* _WORK TO COMPLETE_: Keeping every line intact, print the records that follow.
-- EXERCISE MATERIAL follows --
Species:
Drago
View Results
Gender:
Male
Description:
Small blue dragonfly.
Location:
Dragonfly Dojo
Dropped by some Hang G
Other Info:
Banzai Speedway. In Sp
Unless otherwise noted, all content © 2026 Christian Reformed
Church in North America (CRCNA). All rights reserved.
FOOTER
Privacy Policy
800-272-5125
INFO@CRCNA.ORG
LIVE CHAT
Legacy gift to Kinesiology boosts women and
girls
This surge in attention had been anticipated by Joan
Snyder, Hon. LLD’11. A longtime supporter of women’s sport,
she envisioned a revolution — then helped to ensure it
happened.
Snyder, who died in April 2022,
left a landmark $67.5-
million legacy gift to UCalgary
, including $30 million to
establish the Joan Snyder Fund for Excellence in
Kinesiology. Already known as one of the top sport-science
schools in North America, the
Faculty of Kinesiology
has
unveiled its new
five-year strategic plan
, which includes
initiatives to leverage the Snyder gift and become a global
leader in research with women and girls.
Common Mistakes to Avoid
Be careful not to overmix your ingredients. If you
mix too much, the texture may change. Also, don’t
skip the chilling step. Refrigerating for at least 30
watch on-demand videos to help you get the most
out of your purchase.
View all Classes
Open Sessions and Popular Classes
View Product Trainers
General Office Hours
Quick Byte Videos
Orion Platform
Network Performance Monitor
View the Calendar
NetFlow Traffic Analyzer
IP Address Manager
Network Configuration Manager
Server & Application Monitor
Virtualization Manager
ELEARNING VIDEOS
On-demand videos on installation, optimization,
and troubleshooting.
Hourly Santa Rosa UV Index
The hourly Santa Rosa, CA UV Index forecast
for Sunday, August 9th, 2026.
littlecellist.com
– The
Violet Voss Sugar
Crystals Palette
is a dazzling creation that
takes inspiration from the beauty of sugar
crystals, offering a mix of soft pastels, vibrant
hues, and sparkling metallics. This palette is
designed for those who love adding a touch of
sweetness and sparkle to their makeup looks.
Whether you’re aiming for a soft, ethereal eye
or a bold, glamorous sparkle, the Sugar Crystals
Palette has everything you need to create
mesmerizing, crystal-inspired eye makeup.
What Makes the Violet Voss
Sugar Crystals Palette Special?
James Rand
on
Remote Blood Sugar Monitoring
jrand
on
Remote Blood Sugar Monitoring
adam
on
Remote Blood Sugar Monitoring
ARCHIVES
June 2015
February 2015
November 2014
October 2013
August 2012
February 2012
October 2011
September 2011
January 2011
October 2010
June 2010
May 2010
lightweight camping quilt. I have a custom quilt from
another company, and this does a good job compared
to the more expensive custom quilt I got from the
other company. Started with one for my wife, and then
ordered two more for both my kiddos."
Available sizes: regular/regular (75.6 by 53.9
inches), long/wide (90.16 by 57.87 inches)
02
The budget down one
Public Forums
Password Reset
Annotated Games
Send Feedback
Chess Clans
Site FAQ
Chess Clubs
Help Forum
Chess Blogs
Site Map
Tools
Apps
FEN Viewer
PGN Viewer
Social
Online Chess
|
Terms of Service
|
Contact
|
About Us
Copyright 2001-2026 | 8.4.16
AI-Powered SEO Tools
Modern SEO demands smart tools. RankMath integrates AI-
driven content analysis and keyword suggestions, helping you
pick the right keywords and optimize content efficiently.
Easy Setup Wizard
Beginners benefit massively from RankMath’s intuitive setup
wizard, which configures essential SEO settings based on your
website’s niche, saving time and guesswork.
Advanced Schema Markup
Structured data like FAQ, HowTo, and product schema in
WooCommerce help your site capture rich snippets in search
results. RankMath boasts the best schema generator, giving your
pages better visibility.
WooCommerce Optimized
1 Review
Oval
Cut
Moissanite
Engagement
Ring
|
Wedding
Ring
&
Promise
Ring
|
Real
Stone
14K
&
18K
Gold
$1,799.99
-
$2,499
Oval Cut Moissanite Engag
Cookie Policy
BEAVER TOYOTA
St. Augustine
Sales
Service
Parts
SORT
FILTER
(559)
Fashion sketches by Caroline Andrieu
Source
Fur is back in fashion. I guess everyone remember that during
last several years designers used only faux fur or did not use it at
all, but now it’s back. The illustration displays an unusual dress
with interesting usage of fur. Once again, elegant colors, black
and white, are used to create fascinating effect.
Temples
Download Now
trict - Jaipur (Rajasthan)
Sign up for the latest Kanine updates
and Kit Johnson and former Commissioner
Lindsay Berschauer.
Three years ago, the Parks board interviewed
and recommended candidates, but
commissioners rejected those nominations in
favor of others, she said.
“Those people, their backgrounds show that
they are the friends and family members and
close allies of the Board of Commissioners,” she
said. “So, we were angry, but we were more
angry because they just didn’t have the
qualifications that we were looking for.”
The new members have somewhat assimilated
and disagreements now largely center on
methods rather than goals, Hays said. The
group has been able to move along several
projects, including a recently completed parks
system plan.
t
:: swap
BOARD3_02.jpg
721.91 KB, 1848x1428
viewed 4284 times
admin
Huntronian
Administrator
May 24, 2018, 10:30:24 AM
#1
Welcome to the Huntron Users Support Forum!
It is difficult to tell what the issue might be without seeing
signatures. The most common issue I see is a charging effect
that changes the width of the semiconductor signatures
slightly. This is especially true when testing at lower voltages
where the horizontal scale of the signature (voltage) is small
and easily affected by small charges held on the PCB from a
-- EXERCISE MATERIAL concluded --
* _RESPONSE TO THE EXERCISE_:
Species:
Drago
View Results
Gender:
Male
Description:
Small blue dragonfly.
Location:
Dragonfly Dojo
Dropped by some Hang G
Other Info:
Banzai Speedway. In Sp
Unless otherwise noted, all content © 2026 Christian Reformed
Church in North America (CRCNA). All rights reserved.
FOOTER
Privacy Policy
800-272-5125
INFO@CRCNA.ORG
LIVE CHAT
Legacy gift to Kinesiology boosts women and
girls
This surge in attention had been anticipated by Joan
Snyder, Hon. LLD’11. A longtime supporter of women’s sport,
she envisioned a revolution — then helped to ensure it
happened.
Snyder, who died in April 2022,
left a landmark $67.5-
million legacy gift to UCalgary
, including $30 million to
establish the Joan Snyder Fund for Excellence in
Kinesiology. Already known as one of the top sport-science
schools in North America, the
Faculty of Kinesiology
has
unveiled its new
five-year strategic plan
, which includes
initiatives to leverage the Snyder gift and become a global
leader in research with women and girls.
Common Mistakes to Avoid
Be careful not to overmix your ingredients. If you
mix too much, the texture may change. Also, don’t
skip the chilling step. Refrigerating for at least 30
watch on-demand videos to help you get the most
out of your purchase.
View all Classes
Open Sessions and Popular Classes
View Product Trainers
General Office Hours
Quick Byte Videos
Orion Platform
Network Performance Monitor
View the Calendar
NetFlow Traffic Analyzer
IP Address Manager
Network Configuration Manager
Server & Application Monitor
Virtualization Manager
ELEARNING VIDEOS
On-demand videos on installation, optimization,
and troubleshooting.
Hourly Santa Rosa UV Index
The hourly Santa Rosa, CA UV Index forecast
for Sunday, August 9th, 2026.
littlecellist.com
– The
Violet Voss Sugar
Crystals Palette
is a dazzling creation that
takes inspiration from the beauty of sugar
crystals, offering a mix of soft pastels, vibrant
hues, and sparkling metallics. This palette is
designed for those who love adding a touch of
sweetness and sparkle to their makeup looks.
Whether you’re aiming for a soft, ethereal eye
or a bold, glamorous sparkle, the Sugar Crystals
Palette has everything you need to create
mesmerizing, crystal-inspired eye makeup.
What Makes the Violet Voss
Sugar Crystals Palette Special?
James Rand
on
Remote Blood Sugar Monitoring
jrand
on
Remote Blood Sugar Monitoring
adam
on
Remote Blood Sugar Monitoring
ARCHIVES
June 2015
February 2015
November 2014
October 2013
August 2012
February 2012
October 2011
September 2011
January 2011
October 2010
June 2010
May 2010
lightweight camping quilt. I have a custom quilt from
another company, and this does a good job compared
to the more expensive custom quilt I got from the
other company. Started with one for my wife, and then
ordered two more for both my kiddos."
Available sizes: regular/regular (75.6 by 53.9
inches), long/wide (90.16 by 57.87 inches)
02
The budget down one
Public Forums
Password Reset
Annotated Games
Send Feedback
Chess Clans
Site FAQ
Chess Clubs
Help Forum
Chess Blogs
Site Map
Tools
Apps
FEN Viewer
PGN Viewer
Social
Online Chess
|
Terms of Service
|
Contact
|
About Us
Copyright 2001-2026 | 8.4.16
AI-Powered SEO Tools
Modern SEO demands smart tools. RankMath integrates AI-
driven content analysis and keyword suggestions, helping you
pick the right keywords and optimize content efficiently.
Easy Setup Wizard
Beginners benefit massively from RankMath’s intuitive setup
wizard, which configures essential SEO settings based on your
website’s niche, saving time and guesswork.
Advanced Schema Markup
Structured data like FAQ, HowTo, and product schema in
WooCommerce help your site capture rich snippets in search
results. RankMath boasts the best schema generator, giving your
pages better visibility.
WooCommerce Optimized
1 Review
Oval
Cut
Moissanite
Engagement
Ring
|
Wedding
Ring
&
Promise
Ring
|
Real
Stone
14K
&
18K
Gold
$1,799.99
-
$2,499
Oval Cut Moissanite Engag
Cookie Policy
BEAVER TOYOTA
St. Augustine
Sales
Service
Parts
SORT
FILTER
(559)
Fashion sketches by Caroline Andrieu
Source
Fur is back in fashion. I guess everyone remember that during
last several years designers used only faux fur or did not use it at
all, but now it’s back. The illustration displays an unusual dress
with interesting usage of fur. Once again, elegant colors, black
and white, are used to create fascinating effect.
Temples
Download Now
trict - Jaipur (Rajasthan)
Sign up for the latest Kanine updates
and Kit Johnson and former Commissioner
Lindsay Berschauer.
Three years ago, the Parks board interviewed
and recommended candidates, but
commissioners rejected those nominations in
favor of others, she said.
“Those people, their backgrounds show that
they are the friends and family members and
close allies of the Board of Commissioners,” she
said. “So, we were angry, but we were more
angry because they just didn’t have the
qualifications that we were looking for.”
The new members have somewhat assimilated
and disagreements now largely center on
methods rather than goals, Hays said. The
group has been able to move along several
projects, including a recently completed parks
system plan.
t
:: swap
BOARD3_02.jpg
721.91 KB, 1848x1428
viewed 4284 times
admin
Huntronian
Administrator
May 24, 2018, 10:30:24 AM
#1
Welcome to the Huntron Users Support Forum!
It is difficult to tell what the issue might be without seeing
signatures. The most common issue I see is a charging effect
that changes the width of the semiconductor signatures
slightly. This is especially true when testing at lower voltages
where the horizontal scale of the signature (voltage) is small
and easily affected by small charges held on the PCB from a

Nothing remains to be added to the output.